3. We have placed reliance on technical/ commercial evaluation by the
management in respect of categorization of wells as exploratory,
development and producing, allocation of cost incurred on them,
depletion of producing properties / impairment on the basis of the
proved developed hydrocarbon reserves, liability for abandonment costs,
liability under NELP and nominated blocks for under performance against
agreed Minimum Work Programme and allocation of depreciation on process
platforms to transportation and facilities.
4. As required by the Companies (Auditor’s Report) Order, 2003 (as
amended) issued by the Central Government of India in terms of Section
227(4A) of the Companies Act, 1956, we enclose in the Annexure (read
with paragraph 1 above) a statement on the matters specified in
paragraph 4 and 5 of the said Order.
5. Further to our comments referred to in paragraph 4 above we report
as follows:
5.1. We have obtained all the information and explanations which to the
best of our knowledge and belief were necessary for the purposes of our
audit;
5.2. In our opinion, proper books of account as required by law have
been kept by the Company so far as appears from our examination of
those books;
5.3. The Balance Sheet, the Profit and Loss Account and the Cash Flow
Statement dealt with by this report are in agreement with the books of
account;
5.4. In our opinion, the Balance Sheet, the Profit and Loss Account and
the Cash Flow Statement comply with the accounting standards referred
to in sub-section (3C) of Section 211 of the Companies Act, 1956.

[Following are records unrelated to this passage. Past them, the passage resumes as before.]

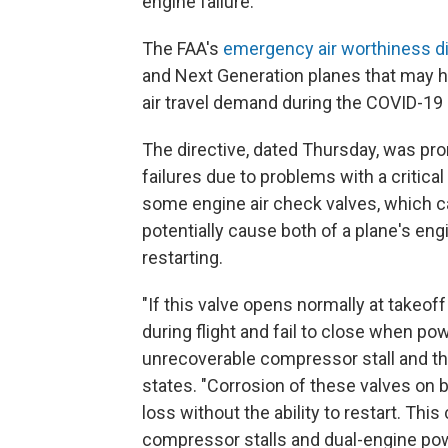
engine failure.
The FAA's
emergency air worthiness di
and Next Generation planes that may ha
air travel demand during the COVID-19
The directive, dated Thursday, was pro
failures due to problems with a critica
some engine air check valves, which c
potentially cause both of a plane's en
restarting.
"If this valve opens normally at takeo
during flight and fail to close when pow
unrecoverable compressor stall and the i
states. "Corrosion of these valves on 
loss without the ability to restart. This
compressor stalls and dual-engine powe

5.5. Disclosure in terms of clause (g) of sub-section (1) of section
274 of the Companies Act, 1956 is not required as per notification
number GSR 829(E) dated October 21, 2003 issued by the Department of
Company Affairs.
5.6. Without qualifying our opinion we invite attention to Note no. 2.1
of Schedule 27 of financial statement in respect of recognition of
sales revenue of crude oil and natural gas, in our opinion and to the
best of our information and according to the explanations given to us,
the said accounts read with notes to account, give the information
required by the Companies Act, 1956 in the manner so required and give
a true and fair view in conformity with the accounting principles
generally accepted in India:
a) In the case of the Balance Sheet, of the state of affairs of the
Company as at 31st March, 2011;
b) In the case of the Profit & Loss Account, of the profit of the
Company for the year ended on that date; and
c) In the case of the Cash Flow Statement of the cash flows of the
Company for the year ended on that date.
Annexure to The Audditors '' Report (Referred to in paragraph 4 of
our report of even date)
1. a) The Company has generally maintained proper records showing full
particulars including quantitative details and situation of fixed
assets.
b) As per information and explanations given to us, the fixed assets
having substantial value, other than those which are underground/
submerged/ under joint venture/assets held by employees have been
physically verified by the management in phased manner, which in our
opinion is reasonable, having regard to the size of the Company and
nature of its business. The reconciliation of physically verified
assets with the book records is in progress. Discrepancies noticed on
physical verification and consequential adjustments are carried out on
completion of reconciliation. According to the information and
explanations given by the management and in our opinion, the same is
not material.
c) The Company has not disposed off a substantial part of fixed assets
during the year.
2. a) The inventory has been physically verified in a phased manner
(excluding inventory lying with third parties, at some of the site-
locations, inventory with joint ventures and material in transit)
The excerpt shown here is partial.